Lately, just about every tv show triggers him.   Anything that reminds him of his childhood is BAD news.  It seems that the best way to kill someone on TV is with a bag over the head... .part of the lethal cocktail his dad used to commit suicide.  One show was talking about a father fishing with his kid and that was a trigger.  Another trigger was a scene where someone was talking about being homeless.  He did a stint of homelessness after his father killed himself.  It pretty much suck.  EVERYTHING, at this time, appears to be fair game for cutting.   Those are the ones that pop up with an Oh fu@&! realization.   

Recently, his therapist and psychiatrist stuck to their boundary regarding is attendance with BPD group.  I could sense the cutting coming with that.  Was just a matter of time. 

I'd love to be able to talk him through this stuff, but his thinking is that his brick wall for communication is protecting me some how.    It's not as I see and sense way more than he gives me credit for.  Pushing him to open up usually backfires and makes things worse instead of better.


He had been SHing since age 10 and was brought up in an invalidating environment whereby he was not allowed to be sad, angry or stand up for himself and found his own way to release his emotions through SH. 

This sounds like my husband's upbringing to a tee.   They were not allowed to express their feelings at all in the face of some pretty substantial bad stuff.  I am fairly sure his mom, who he doesn't communicate with, is uBPD or at least was based on what he has told me.

The journey was not easy and it took many, many years and he is now embarrassed over his scars when around children.  We have none of our own living with us but it saddened me last Christmas when I saw him slipping in to have quite dips on his own and making up excuses not to play with the children in the pool.  This year he surprised me, he accidentally cut himself shaving and told me he felt queezy about it and that he can't believe he ever used to be a cutter!

That gives me a bit of hope.   I just wish he could get beyond the suicidal ideation he has been holding onto so tightly.  I refuse to have my kids experience what he did.    I am doing all I can to keep him alive.

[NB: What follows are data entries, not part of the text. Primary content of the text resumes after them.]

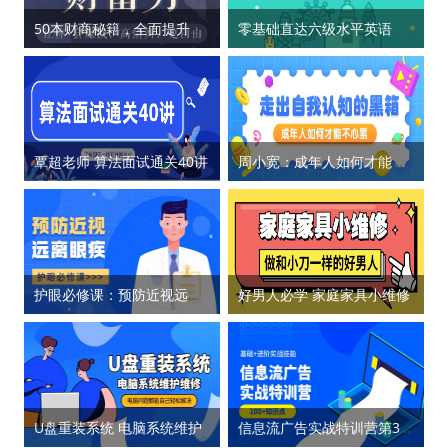
50本财商秘籍，全面提升你的财富力
零基础直达六级水平英语学习
覃超老师 算法面试通关40讲
周小宽：成年人如何才能不心累
护眼必修课：预防近视远离眼疾
好男人必学 家庭家具小维修
U盘重装系统 电脑系统维护
信息流广告实战特训营第37期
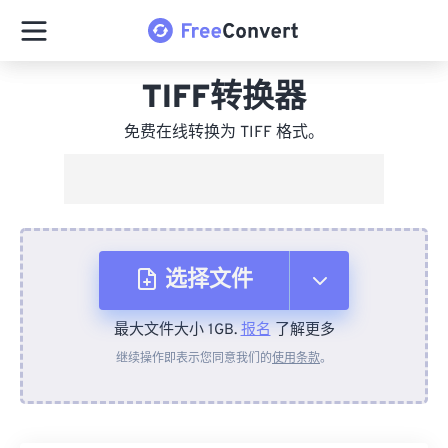
TIFF转换器
免费在线转换为 TIFF 格式。
选择文件
最大文件大小 1GB.
报名
了解更多
从设备
继续操作即表示您同意我们的
使用条款
。
来自 Dropbox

And he is not happy about it.  At all.  It is causing our relationship to suffer tremendously.  We are more like roommates than a married couple.     I am hoping that as he gets better, the relationship that we used to have can be rebuilt.

I am a little ashamed to say that I am feeling a bit petty about all of this.  I have to tiptoe around his emotions but what about how I feel? What I am feeling does matter.    In the current situation, by emotions don't matter at all and I have to keep tiptoeing around to not make it worse.  It sucks.  Some days I am better than others and am more willing and able to offer the compassion that he needs.  Other days, I am just biting my tongue and walking away in order to not make the situation SO much worse.  LOL I hate not having control over how my life is playing out.